The Constitution was designed to adapt to the changing times while still preserving the basic forms and principles of government. Amendments to the Constitution may be proposed and ratified in two ways. An amendment is proposed at the national level but is ratified in a state-by-state process. One method of proposing an amendment is by a two-thirds vote in the House and Senate. The other way is for two-thirds of the states to ask Congress to call a convention. One method for ratifying a proposed amendment is for the legislatures in three-fourths of the states to vote on it.  The other method is for the states to hold special conventions and then have three-fourths of the conventions approve it.bill of rights

The United States Constitution is unusually difficult to amend.  Because any amendment can be blocked by thirteen states withholding approval, in either of their two houses, amendments don’t come easy.  In fact, only 27 amendments have been ratified since the Constitution became effective, and ten of those ratifications occurred almost immediately, known as the Bill of Rights. 

The Bill of Rights was added to the Constitution shortly after its ratification. These amendments guarantee certain political, procedural, and property rights against infringement by the national government.

1st Amendment
People have freedom of religion, freedom of speech, freedom of the press, freedom of assembly, and the right to petition the Government. 1791.

2nd Amendment
People have the right to have a weapon to protect themselves. 1791.

3rd Amendment
Soldiers cannot take or live in a person’s house. 1791.

4th Amendment
The government cannot arrest a person or search their property unless there is “probable cause.” 1791.

5th Amendment
The government must follow the law (due process) before punishing a person. 1791.

6th Amendment
A person has the right to a fair and speedy trial by a jury. 1791.

7th Amendment
A person has the right to a jury trial for civil cases. 1791.

8th Amendment
The government cannot demand excessive bail or fines, or any cruel and unusual punishment. 1791.

9th Amendment
The Constitution does not include all of the rights of the people and the states. 1791.

10th Amendment
Any powers that the Constitution does not give to the federal government belong to the states. 1791.

amendments-2Outside of the Bill of Rights there are 17 other amendments to the Constitution. The Civil War Amendments: Thirteen, Fourteen, and Fifteen, which were the result of that conflict.
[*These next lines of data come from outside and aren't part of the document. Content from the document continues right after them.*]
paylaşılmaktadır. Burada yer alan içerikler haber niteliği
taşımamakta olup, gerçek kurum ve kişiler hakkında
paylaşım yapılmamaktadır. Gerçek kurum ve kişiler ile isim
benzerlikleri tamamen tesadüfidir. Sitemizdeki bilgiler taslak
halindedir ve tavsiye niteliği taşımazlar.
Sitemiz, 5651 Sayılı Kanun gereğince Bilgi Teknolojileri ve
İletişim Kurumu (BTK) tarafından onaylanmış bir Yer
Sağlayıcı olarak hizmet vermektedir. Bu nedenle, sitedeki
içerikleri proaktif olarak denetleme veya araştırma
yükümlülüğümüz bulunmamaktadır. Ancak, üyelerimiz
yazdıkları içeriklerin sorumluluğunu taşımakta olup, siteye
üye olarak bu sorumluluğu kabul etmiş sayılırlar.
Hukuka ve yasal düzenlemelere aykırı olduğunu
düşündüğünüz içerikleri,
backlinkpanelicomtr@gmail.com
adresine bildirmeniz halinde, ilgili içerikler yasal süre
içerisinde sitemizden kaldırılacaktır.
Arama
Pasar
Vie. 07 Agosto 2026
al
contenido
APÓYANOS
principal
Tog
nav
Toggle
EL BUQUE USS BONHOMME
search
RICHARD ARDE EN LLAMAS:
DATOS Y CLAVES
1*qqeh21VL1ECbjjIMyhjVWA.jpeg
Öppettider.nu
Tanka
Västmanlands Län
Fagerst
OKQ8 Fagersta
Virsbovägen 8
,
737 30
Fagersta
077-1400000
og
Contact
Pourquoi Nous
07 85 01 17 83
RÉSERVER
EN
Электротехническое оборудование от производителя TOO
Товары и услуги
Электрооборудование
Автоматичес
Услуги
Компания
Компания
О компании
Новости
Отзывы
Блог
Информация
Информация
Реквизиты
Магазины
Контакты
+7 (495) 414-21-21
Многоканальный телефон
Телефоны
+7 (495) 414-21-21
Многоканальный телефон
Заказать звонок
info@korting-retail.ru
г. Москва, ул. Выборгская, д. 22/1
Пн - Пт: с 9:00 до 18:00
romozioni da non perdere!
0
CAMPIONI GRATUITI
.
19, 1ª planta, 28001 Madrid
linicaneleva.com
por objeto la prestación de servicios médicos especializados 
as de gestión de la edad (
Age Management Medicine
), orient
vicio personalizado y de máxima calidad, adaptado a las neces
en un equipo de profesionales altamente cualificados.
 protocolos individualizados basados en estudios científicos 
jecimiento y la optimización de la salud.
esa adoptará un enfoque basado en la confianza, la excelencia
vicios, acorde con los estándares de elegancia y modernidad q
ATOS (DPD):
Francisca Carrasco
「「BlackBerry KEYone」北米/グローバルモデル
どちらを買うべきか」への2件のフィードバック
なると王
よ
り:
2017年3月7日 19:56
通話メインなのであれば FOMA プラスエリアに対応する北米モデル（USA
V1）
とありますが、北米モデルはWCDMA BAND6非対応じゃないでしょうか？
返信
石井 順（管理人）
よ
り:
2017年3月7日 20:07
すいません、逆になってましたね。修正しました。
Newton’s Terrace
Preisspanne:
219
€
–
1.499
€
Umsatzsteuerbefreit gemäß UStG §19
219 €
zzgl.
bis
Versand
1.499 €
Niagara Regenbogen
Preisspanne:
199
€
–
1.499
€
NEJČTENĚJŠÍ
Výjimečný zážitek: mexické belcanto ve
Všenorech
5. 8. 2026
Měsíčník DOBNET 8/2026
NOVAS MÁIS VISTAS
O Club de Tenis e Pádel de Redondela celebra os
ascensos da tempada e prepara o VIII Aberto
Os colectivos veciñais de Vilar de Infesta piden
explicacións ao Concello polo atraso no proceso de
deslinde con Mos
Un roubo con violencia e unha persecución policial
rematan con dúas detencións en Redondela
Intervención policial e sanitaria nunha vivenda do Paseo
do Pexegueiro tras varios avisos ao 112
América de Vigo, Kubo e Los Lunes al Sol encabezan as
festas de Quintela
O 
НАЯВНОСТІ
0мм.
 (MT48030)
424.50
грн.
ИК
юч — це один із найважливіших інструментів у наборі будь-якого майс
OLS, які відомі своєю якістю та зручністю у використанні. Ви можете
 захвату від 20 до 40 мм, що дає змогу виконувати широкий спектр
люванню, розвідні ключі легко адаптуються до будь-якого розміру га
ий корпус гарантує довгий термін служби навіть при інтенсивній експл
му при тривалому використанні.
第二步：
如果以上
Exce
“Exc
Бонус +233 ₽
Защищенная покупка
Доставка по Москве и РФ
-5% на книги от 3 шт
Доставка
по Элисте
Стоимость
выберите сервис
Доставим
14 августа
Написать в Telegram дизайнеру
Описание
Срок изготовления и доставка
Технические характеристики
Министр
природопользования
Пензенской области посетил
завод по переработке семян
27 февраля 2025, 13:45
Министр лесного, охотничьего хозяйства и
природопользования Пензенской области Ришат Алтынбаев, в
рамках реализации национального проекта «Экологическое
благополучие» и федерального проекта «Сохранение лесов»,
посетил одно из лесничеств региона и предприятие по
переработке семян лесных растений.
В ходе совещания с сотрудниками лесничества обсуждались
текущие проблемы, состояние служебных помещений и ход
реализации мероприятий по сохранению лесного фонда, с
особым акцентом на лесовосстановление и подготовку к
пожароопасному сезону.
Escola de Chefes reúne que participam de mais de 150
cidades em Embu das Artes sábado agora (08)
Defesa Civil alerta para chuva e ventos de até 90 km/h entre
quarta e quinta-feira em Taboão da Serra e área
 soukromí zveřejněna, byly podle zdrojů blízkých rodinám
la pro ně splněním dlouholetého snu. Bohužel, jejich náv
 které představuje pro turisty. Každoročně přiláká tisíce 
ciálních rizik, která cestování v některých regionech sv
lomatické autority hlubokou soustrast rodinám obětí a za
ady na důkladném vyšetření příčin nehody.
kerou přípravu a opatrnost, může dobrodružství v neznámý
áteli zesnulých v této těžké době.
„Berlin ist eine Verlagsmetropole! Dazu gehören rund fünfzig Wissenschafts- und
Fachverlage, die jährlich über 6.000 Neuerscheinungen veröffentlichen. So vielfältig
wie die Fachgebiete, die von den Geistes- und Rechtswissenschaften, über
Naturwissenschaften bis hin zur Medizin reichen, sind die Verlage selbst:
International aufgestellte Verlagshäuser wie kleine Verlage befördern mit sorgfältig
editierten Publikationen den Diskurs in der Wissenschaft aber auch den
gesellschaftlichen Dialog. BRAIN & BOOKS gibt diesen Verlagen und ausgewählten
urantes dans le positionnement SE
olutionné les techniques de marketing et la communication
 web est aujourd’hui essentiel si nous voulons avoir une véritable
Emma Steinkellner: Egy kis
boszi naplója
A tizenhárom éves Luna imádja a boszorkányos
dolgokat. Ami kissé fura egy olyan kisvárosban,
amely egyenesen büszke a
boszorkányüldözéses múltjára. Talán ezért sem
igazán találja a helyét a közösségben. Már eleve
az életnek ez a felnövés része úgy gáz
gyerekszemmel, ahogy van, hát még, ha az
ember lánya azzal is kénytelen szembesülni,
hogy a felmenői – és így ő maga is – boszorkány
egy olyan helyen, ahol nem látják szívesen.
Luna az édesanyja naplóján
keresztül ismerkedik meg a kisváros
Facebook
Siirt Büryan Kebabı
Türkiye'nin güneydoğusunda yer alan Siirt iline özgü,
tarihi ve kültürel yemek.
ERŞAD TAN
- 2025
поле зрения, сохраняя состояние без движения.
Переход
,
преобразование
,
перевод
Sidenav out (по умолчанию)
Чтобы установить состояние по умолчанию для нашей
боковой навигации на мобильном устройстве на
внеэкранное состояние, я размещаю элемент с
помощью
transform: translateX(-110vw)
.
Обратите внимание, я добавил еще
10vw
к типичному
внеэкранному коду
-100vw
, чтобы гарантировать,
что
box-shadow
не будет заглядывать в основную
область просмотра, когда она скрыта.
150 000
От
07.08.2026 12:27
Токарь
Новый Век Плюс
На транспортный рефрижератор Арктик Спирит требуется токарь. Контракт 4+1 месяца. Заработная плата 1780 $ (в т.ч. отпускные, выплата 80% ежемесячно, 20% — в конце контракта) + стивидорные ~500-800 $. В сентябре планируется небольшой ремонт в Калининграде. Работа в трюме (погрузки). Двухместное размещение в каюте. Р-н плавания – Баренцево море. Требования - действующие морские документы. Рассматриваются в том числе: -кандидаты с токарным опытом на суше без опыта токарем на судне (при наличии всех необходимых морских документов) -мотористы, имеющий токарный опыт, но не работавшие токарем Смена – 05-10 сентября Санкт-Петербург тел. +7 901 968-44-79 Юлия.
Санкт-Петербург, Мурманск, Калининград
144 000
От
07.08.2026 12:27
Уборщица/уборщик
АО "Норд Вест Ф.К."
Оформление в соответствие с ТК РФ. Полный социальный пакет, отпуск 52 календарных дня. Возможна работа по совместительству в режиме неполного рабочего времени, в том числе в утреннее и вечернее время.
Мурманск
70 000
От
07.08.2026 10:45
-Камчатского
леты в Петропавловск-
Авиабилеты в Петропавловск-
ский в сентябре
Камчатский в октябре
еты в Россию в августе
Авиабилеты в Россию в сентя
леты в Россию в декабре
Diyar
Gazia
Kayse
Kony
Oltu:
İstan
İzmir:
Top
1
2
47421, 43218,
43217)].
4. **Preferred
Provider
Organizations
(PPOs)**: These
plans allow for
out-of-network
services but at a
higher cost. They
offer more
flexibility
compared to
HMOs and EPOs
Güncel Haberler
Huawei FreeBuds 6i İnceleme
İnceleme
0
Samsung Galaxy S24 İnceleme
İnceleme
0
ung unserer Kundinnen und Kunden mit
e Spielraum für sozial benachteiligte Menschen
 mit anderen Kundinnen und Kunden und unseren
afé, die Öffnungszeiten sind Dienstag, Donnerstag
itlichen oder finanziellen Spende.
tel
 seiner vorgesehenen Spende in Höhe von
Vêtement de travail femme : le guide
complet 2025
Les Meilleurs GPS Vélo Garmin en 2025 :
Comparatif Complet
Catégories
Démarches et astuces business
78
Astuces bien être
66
The Thirteenth Amendment outlawed slavery. The Fourteenth Amendment, similar to the Fifth Amendment, prohibits a state from depriving a person of life, liberty, or property without due process of law. The Fifteenth Amendment prohibits the government from denying a person’s right to vote on the basis of race. The later amendments, Sixteen through Twenty-seven, were added in the twentieth century. They deal with a range of topics that reflect some of the changes that occurred in American society during that period such as advances in the status of workers, African Americans, and women.

11th Amendment
Citizens cannot sue states in federal courts. 1795.

12th Amendment
The President and Vice President are elected on a party ticket. 1804.

13th Amendment
Slavery is illegal in the United States. 1865.

14th Amendment
Every person born in the USA is a citizen. An immigrant can become a naturalized citizen. 1868

15th Amendment
All US male citizens have the right to vote. 1870.

16th Amendment
Congress can tax income. 1913.

17th Amendment
The people can elect US Senators. 1913.

18th Amendment
Alcohol is illegal. (Prohibition). 1919.

19th Amendment
All US female citizens have the right to vote. 1920.

20th Amendment
The President is inaugurated in January. Congress begins to meet in January. 1933.

21st Amendment
Alcohol is legal. Each state can make laws about making, selling, and drinking alcohol. 1933.

22nd Amendment
The President cannot serve for more than two terms. 1951.

23rd Amendment
The US Citizens in the District of Columbia have the right to vote for President. 1961.

24th Amendment
It is illegal to make a citizen pay a voting fee or take a reading test to vote. 1964.

25th Amendment
If the president dies or cannot serve, the vice-president becomes president. If both die, the Speaker of the House becomes president. 1967.

26th Amendment
US citizens who are 18 years old or older have the right to vote. 1971.

27th Amendment
Congress must limit when and how much its members are paid. 1992.